Als in Schelklingen 1856 die Stelle des Stadtarztes vakant wurde, bewarb er sich darauf als Chirurg 2. Klasse, und wurde ab 1857 mit einem Jahresgehalt von 50 Gulden angestellt. Die Armen der Stadt, welche in den 1850er Jahren besonders zahlreich waren, sollte er kostenlos behandeln. In den 1850er Jahren ereignete sich die sogenannte erste Weltwirtschaftskrise[3], ausgelöst durch den Krimkrieg. Dies war auch in Schelklingen am Nachlassen der Produktion in der Baumwollweberei Urspring zu spüren; selbst die Bevölkerung wuchs nicht weiter durch massive Auswanderung in die USA. So war der Hauptgrund für die Gründung einer privaten Entbindungsanstalt die Notwendigkeit eines Zusatzverdienstes für Sprandel.

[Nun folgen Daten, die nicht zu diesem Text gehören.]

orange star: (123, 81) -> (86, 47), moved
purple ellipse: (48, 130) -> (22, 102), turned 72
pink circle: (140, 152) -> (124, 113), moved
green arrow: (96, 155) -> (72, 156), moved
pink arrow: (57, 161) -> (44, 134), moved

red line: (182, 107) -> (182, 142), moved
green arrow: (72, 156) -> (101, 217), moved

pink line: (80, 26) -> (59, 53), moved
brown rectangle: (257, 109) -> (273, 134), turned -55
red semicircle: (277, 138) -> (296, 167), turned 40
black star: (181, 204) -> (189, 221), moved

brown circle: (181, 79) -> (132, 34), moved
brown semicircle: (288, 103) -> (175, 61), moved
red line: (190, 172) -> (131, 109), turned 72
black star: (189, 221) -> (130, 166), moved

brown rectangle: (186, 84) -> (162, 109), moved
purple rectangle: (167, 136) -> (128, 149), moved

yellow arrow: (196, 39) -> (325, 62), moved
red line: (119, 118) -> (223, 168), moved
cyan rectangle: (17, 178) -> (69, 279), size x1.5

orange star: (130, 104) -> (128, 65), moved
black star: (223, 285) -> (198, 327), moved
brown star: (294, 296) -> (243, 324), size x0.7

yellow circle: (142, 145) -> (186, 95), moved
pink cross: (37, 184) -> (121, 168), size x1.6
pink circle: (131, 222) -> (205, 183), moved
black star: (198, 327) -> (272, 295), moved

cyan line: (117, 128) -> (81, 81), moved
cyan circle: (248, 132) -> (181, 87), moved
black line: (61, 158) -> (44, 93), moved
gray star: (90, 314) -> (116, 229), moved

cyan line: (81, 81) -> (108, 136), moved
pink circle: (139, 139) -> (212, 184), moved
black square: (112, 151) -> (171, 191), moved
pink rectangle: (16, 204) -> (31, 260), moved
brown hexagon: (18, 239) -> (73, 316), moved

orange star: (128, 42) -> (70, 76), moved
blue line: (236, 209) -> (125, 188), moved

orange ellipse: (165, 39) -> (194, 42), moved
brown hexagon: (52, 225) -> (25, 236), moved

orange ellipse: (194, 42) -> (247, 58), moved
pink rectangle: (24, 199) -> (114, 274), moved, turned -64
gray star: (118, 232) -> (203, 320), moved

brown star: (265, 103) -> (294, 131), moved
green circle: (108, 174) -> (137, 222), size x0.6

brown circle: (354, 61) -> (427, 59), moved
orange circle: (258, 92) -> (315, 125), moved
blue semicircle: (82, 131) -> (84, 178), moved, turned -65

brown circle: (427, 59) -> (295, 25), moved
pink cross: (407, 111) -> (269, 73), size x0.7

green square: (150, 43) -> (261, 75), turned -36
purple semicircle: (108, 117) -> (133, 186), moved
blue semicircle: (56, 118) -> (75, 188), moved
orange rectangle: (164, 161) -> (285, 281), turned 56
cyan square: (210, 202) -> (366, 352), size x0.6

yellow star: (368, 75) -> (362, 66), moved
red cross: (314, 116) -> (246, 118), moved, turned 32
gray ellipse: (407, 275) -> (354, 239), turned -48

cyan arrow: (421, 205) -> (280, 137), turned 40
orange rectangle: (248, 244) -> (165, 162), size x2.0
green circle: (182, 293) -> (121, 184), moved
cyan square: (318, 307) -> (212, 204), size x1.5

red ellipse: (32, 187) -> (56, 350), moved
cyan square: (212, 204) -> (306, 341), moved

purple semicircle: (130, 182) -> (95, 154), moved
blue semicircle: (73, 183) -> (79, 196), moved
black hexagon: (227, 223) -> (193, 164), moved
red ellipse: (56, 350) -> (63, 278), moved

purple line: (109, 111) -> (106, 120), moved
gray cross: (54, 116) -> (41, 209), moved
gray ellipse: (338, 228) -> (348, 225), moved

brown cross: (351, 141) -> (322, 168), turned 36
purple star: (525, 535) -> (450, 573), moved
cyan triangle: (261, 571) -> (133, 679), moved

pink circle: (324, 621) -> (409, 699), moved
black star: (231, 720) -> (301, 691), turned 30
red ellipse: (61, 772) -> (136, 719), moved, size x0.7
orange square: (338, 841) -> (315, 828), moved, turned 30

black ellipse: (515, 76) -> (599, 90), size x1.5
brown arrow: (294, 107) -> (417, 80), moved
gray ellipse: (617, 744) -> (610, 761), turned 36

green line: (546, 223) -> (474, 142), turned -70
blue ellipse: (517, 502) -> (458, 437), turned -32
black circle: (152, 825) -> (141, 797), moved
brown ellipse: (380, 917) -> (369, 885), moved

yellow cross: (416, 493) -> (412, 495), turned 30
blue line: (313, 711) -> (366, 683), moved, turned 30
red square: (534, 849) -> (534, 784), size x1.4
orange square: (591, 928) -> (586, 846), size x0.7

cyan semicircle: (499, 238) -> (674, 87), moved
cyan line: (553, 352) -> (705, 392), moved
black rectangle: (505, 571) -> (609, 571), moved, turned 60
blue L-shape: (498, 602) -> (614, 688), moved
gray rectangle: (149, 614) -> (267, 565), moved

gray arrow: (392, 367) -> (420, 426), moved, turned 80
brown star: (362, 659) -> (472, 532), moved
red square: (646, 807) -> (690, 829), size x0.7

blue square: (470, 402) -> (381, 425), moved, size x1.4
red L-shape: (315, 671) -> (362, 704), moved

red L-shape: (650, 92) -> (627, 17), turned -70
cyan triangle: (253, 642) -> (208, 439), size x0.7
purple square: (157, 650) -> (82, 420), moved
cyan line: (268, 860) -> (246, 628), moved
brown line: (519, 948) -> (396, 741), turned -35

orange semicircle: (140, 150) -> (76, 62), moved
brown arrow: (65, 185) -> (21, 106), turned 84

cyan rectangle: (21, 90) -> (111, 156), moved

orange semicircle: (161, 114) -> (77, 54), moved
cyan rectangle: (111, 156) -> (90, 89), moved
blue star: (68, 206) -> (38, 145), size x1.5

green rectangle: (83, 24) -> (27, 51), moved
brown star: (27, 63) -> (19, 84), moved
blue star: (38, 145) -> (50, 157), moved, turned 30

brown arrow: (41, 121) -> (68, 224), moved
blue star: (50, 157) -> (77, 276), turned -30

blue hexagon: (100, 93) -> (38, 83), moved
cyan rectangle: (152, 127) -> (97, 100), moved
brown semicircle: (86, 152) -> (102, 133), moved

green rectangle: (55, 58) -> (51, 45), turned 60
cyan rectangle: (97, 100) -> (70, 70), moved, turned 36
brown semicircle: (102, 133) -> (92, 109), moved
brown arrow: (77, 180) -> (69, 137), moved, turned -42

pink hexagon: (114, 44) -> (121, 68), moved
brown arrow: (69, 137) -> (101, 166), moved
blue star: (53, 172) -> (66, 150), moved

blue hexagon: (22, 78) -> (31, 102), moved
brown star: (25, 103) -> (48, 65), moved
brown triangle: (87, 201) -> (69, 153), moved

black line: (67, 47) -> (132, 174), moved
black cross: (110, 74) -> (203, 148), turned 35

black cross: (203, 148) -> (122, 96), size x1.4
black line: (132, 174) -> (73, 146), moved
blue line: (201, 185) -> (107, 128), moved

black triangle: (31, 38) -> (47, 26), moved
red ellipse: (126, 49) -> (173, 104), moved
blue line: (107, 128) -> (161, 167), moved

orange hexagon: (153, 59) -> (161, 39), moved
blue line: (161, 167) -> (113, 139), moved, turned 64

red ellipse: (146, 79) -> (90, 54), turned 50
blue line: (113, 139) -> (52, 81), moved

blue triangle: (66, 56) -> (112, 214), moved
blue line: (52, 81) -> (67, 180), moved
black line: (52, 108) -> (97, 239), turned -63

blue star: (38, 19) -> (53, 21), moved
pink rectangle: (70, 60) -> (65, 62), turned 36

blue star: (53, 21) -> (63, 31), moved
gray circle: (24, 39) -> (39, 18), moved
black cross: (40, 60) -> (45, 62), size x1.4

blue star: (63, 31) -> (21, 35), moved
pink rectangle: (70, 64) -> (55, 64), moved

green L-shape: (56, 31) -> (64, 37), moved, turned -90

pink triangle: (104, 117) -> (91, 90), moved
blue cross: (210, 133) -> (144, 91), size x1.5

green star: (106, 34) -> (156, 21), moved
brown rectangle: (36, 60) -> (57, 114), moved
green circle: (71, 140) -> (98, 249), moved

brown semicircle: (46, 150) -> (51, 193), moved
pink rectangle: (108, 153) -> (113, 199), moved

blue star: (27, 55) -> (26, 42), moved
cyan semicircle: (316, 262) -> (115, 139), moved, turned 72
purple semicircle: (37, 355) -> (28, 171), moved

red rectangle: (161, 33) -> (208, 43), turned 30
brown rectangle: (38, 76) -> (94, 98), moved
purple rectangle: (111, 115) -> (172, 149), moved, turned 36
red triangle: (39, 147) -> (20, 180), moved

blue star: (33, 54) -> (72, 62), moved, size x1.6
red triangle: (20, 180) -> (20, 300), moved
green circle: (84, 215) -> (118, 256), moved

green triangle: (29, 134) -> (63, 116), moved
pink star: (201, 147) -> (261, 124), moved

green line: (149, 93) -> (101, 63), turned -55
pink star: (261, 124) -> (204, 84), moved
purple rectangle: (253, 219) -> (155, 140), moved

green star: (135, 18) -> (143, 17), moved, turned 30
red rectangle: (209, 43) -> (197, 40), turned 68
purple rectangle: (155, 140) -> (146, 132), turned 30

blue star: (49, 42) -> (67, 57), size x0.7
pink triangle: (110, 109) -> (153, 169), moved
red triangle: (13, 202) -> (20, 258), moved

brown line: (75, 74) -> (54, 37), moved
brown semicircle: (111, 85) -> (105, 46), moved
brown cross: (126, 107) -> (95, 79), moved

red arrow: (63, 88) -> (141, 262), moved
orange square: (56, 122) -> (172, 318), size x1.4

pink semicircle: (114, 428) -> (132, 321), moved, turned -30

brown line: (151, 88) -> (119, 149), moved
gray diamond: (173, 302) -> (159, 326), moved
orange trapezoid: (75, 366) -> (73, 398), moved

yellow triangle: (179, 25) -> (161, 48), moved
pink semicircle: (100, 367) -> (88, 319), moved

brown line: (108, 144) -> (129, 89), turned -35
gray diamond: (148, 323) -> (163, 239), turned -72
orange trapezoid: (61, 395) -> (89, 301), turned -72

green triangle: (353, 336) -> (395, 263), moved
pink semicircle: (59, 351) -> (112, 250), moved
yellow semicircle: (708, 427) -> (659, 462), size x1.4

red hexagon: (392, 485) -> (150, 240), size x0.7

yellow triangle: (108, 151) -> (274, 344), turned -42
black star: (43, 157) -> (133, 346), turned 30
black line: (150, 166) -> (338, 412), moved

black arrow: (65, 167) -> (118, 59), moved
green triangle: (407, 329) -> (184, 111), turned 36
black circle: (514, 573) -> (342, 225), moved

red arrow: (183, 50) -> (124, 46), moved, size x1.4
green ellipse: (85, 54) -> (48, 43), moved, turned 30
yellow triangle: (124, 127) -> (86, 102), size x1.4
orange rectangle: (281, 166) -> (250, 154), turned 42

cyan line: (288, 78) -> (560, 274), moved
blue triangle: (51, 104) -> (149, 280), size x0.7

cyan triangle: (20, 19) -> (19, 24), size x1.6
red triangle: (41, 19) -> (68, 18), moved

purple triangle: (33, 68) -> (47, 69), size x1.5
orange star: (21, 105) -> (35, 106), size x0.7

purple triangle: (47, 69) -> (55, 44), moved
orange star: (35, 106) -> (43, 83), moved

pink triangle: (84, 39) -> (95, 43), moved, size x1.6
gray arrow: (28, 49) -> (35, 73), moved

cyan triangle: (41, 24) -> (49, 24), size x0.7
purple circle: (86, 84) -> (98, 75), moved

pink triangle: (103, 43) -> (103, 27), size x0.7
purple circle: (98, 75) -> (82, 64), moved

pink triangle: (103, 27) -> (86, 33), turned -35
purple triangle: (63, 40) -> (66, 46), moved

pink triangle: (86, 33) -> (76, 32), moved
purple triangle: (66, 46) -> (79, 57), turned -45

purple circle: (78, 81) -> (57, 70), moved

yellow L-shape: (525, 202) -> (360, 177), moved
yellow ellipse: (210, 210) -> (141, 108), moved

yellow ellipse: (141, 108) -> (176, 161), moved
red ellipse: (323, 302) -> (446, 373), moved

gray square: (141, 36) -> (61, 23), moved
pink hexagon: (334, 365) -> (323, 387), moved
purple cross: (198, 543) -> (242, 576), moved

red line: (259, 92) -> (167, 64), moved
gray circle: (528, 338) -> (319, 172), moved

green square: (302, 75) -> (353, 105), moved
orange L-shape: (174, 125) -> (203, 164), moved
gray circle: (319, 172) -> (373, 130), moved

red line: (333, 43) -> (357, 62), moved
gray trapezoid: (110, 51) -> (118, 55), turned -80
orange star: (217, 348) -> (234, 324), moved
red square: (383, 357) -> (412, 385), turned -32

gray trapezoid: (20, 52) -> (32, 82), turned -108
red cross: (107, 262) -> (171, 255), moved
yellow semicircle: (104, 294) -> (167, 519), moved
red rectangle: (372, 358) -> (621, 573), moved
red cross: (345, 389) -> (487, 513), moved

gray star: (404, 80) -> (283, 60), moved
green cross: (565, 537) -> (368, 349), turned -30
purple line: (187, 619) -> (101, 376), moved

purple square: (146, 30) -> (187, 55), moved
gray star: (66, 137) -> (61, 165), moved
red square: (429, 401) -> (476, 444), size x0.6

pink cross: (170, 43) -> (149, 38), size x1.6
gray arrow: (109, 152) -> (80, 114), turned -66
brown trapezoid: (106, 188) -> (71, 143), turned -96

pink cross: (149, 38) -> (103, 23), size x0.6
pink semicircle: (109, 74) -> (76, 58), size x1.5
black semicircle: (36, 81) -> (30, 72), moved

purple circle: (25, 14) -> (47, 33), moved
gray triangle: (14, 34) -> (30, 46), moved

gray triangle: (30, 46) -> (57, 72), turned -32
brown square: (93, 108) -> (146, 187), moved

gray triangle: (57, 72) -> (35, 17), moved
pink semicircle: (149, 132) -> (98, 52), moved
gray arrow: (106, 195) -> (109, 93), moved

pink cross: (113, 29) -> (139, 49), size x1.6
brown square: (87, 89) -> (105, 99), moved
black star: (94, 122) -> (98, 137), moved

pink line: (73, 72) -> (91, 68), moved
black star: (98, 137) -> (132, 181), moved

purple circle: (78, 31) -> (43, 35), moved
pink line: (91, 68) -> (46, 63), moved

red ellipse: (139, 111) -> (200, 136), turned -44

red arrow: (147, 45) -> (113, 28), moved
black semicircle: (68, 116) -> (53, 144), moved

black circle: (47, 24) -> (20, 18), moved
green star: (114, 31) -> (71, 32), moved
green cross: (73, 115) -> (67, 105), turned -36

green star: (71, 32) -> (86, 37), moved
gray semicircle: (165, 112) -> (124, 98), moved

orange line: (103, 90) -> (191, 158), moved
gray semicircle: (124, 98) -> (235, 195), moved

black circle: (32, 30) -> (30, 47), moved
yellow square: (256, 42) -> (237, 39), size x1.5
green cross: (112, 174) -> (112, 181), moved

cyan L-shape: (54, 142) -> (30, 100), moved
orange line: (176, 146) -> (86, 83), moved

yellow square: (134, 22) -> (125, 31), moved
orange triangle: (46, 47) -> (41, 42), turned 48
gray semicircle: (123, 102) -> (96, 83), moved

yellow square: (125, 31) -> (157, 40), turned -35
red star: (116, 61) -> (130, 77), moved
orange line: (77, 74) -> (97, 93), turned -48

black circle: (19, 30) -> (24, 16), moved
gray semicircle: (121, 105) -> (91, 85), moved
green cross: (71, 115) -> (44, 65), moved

Die private Entbindungsanstalt wurde in dem sogenannten Schlößle auf dem Nikolausberg oder Windsparren eingerichtet. Auf dem Felsen, welcher vom Hochsträß weit ins Aachtal vorspringt, stand seit dem Mittelalter eine St. Nikolauskapelle, welche dem Kloster Urspring gehörte. Urspring baute diese Kapelle mit Wohngelass für den Eremiten 1727 zu einem größeren Gebäude aus, welche zur Erholung der Nonnen gedient haben soll. Zu dieser Zeit lag das Gebäude einsam weit außerhalb der Stadtmauern abseits der großen Fahrwege. Während in Urspring kaum die Sonne schien, war das Haus von allen Seiten frei zugänglich.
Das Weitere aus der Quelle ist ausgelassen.